Les frères Lampe de Poche vous conseillent :

Carnage

e_ee_ee_ee_ee_v L’avis de Rofraitryat

Cette fois ci Polanski nous enferme entre quatre murs dorés, dans un bel appartement de Manhattan dont on ne sortira pas indemne. Inspiré d’une pièce de théâtre, Polanski va en garder tous les codes, toutes ses limites physiques et temporelles propres à cet art pour nous les retranscrire dans le sien.

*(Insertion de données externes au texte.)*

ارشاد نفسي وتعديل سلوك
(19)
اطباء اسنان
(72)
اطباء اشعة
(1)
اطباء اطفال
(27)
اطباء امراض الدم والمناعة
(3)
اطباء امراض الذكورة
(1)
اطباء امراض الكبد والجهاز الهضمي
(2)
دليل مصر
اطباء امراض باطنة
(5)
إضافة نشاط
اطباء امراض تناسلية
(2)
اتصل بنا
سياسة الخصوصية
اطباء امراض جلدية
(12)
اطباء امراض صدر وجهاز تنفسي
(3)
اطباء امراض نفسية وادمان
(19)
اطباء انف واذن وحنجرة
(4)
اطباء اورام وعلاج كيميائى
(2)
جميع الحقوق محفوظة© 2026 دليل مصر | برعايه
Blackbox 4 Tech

Notre passage dans ce petit monde va se faire aux cotés de Jodie Foster, Kate Winslet, Critstoph Watlz et John C. Reilly. On ne vas pas les lâcher, on va rester enfermé avec eux, impossible de sortir malgré les nombreuses tentatives, 1h20 en leur compagnie, découvrant petit à petit des traits de caractères, des vieilles rancoeurs, des points de vue divergents et d’innombrables différences. Cette rencontre nous met au même niveau qu’eux, ils ne se connaissent pas, vont apprendre à se découvrir et surtout à se détester, que le carnage commence !

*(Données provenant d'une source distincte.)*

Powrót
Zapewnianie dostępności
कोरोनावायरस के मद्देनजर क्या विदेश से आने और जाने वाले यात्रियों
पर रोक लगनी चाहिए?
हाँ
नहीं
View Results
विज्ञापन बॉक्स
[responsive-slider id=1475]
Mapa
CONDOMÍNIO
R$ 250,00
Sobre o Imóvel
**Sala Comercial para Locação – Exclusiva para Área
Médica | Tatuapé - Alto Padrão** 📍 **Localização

Comme dans les pièces de théâtre, ce film est une vrai performance d’acteurs. Pour moi, aucun ne dénote dans sa qualité de jeu, tous sont aussi crédibles et insupportables. Mais, il est vrai que c’est avec l’espoir de retrouver le jeu d’acteur qu’on avait délecté dans Inglorious Basterds, que j’attendais avec impatience la prestation de Cristoph Waltz sous la direction d’un aussi talentueux metteur en scène. Et il ne pouvait être qu’à l’aise dans un rôle pareil. Hautain, avocat du diable, insupportablement over-booké, et cherchant toujours à imposer son point de vue. Presqu’aussi vicieux qu’en nazi, il arrive, en un sourire, un coup de téléphone ou une réflexion à ébranler tout le monde qui l’entoure, tout en restant, lui, presque toujours calme.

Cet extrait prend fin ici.